[Pixel coordinate grounding data]
•••••

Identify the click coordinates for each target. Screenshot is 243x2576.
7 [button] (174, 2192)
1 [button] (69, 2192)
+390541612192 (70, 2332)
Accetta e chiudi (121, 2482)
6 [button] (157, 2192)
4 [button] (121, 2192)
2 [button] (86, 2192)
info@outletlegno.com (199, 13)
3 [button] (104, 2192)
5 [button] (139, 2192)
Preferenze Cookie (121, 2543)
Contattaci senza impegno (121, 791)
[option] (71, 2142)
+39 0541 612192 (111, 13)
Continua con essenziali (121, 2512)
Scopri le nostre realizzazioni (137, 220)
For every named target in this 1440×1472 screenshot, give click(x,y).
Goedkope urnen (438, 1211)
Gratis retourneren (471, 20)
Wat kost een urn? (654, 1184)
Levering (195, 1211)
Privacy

•••••

**INSTRUCTIONS FOR THE TASK**
Go through the records and count the lines that include "target", then give only that number.

**SOLVED PROBLEM**
2